At Leesville, band is a year-long course, not only taking up two out of eight classes per year, but also limiting the additional elective courses that are available for students to take. Yearbook, Newspaper, Tech Crew and Pepi are only offered during 4th period, at the same time band is offered each semester.
Nina Thigpen, junior, said, “Band is a massive commitment. We have to be at school really early every day, and we miss out on being in the Loonies section during home football games. Competitions last all day on Saturdays, and we have band camp over the summer.”
Marching band students must arrive to school thirty minutes early each day for early morning rehearsals, and return to the band room during lunch for “remedial marching” if the teacher deems it necessary.
Before the school year even begins, the LRHS band begins practicing. In fact, summer rehearsals begin on the very first day of summer. In mid-July, the marching band begins preparation for band camp, which is usually the last week in July. After a week of band camp, summer rehearsals begin in preparation for home football game performances.
The band sits in a separate section during home football games, and then must return to the band room after games to discuss their performance. While this may not seem like a big deal to many students, dedicated Leesville Loonies feel as though they miss out on a major part of attending Leesville. Many band students attempt to make up for missing the home games by attending the away games, but most agree it is not the same.
Compared to other electives offered at Leesville, the dedication and perseverance required to be successful in band is evident. Robert Granecki, junior, said, “In band, not only do you have to work in the class, unlike a lot of other electives I’ve taken, but you have to do a lot of work outside of class. You have to be a lot more focused.”
When Kyle Gorman, sophomore, was asked to recount his experience in a less demanding elective, Computer Applications I, he agreed with Granecki regarding the effort necessary for success in a band class versus an average elective . Gorman said, “Computer Apps is a pretty easy class. I don’t do much outside of class, and we have some free time during class.”
Few students realize the effort and commitment necessary in order to be successful in a class like marching band, and even fewer consider the hours of practice required for one halftime show performance.
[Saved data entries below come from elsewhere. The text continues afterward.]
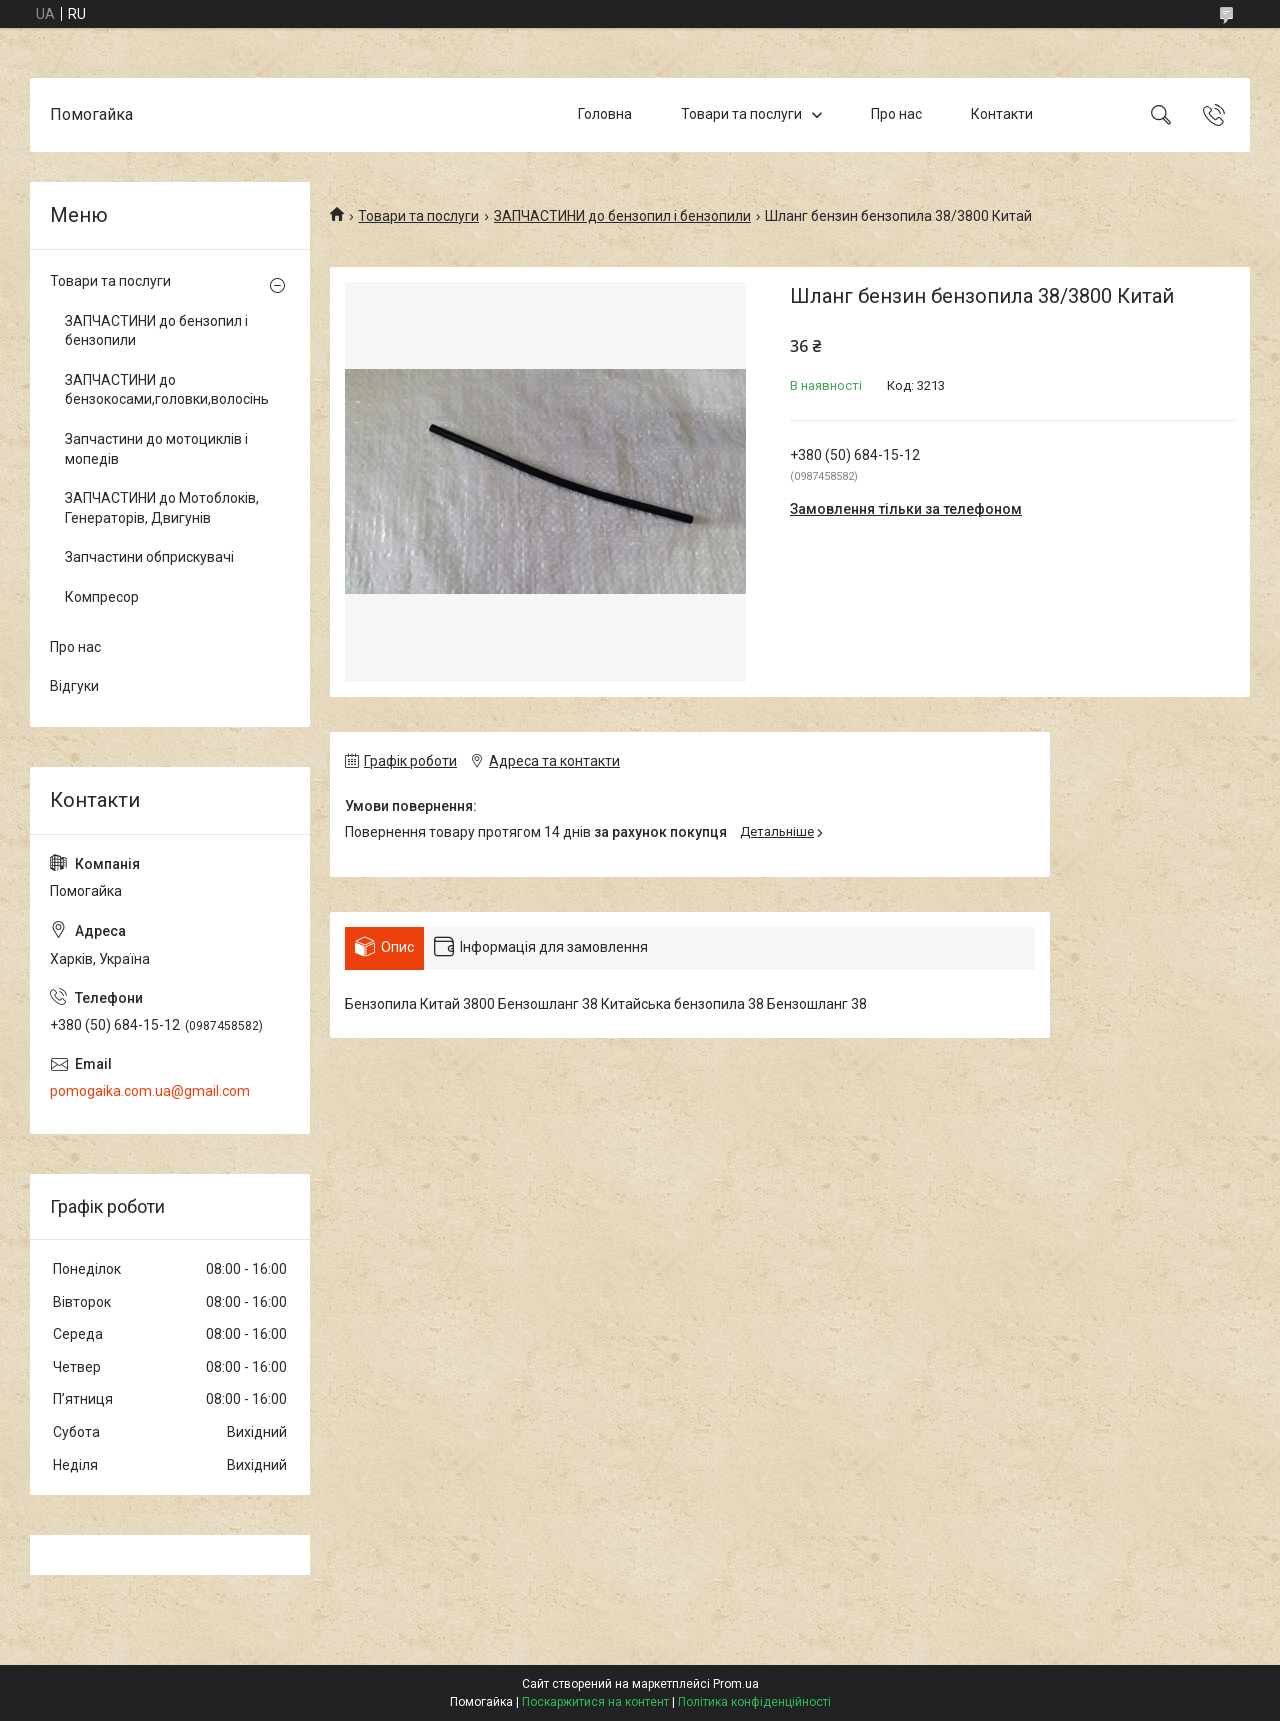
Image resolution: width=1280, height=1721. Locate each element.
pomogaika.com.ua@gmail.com (150, 1091)
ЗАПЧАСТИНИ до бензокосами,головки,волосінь (165, 390)
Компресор (102, 597)
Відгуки (74, 686)
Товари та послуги (741, 114)
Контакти (1002, 114)
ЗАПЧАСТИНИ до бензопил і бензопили (622, 216)
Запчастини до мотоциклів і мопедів (156, 449)
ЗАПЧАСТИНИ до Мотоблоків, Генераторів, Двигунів (162, 508)
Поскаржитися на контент (595, 1702)
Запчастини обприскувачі (149, 557)
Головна (605, 114)
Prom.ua (736, 1684)
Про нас (896, 114)
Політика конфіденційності (754, 1702)
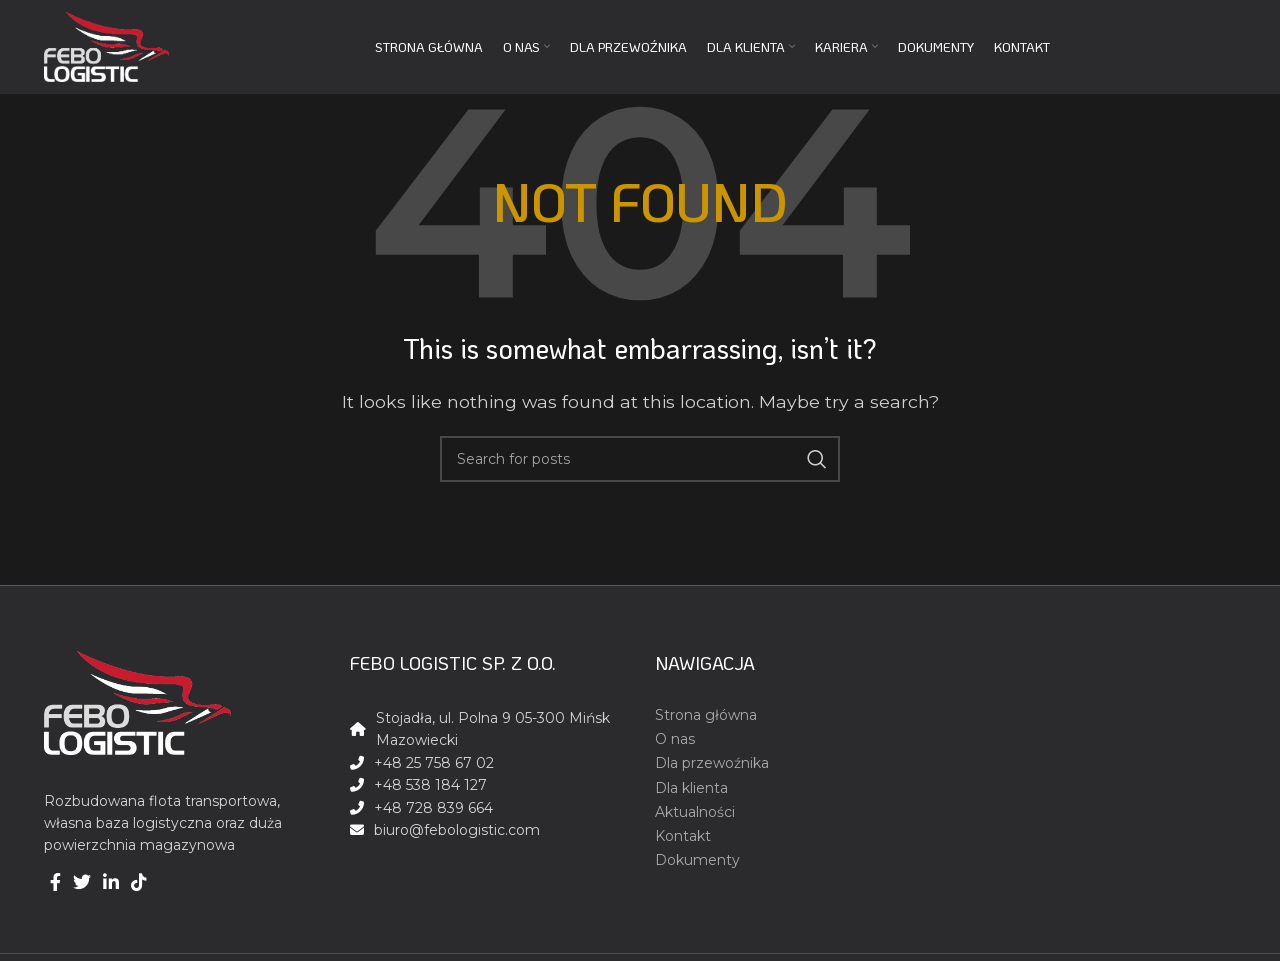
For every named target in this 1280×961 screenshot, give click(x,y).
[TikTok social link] (139, 882)
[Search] (640, 459)
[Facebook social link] (55, 882)
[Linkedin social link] (111, 882)
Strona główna (706, 715)
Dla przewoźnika (712, 763)
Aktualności (695, 812)
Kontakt (683, 836)
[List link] (488, 830)
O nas (675, 739)
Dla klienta (691, 788)
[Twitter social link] (82, 882)
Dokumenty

After being asked if she realized the effort that goes into marching band, Montana Arnold, senior, said, “I had no idea how much time the band spends practicing during and outside of class. I guess I realized that learning an instrument and being good at it takes work, but performing well as a group takes even more work and coordination.”
“I’ve always tried to take the ‘easy A’ [elective] classes throughout high school, just so I could do less work and not have to spend time doing any extra work. I really look up to other kids who are passionate about something, and dedicate so much of their free time into something to benefit the school as a whole,” said Arnold.